Content starts
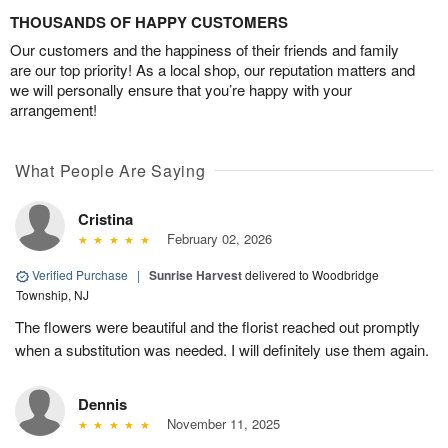
THOUSANDS OF HAPPY CUSTOMERS
Our customers and the happiness of their friends and family
are our top priority! As a local shop, our reputation matters and
we will personally ensure that you’re happy with your
arrangement!
What People Are Saying
Cristina
February 02, 2026
Verified Purchase
|
Sunrise Harvest
delivered to Woodbridge
Township, NJ
The flowers were beautiful and the florist reached out promptly
when a substitution was needed. I will definitely use them again.
Dennis
November 11, 2025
Content ends
• Instructions for the task
Your response should consist solely of the lines from the one that holds "The flowers were" through the end of the listing above, reproduced exactly.

• Exercise result
The flowers were beautiful and the florist reached out promptly
when a substitution was needed. I will definitely use them again.
Dennis
November 11, 2025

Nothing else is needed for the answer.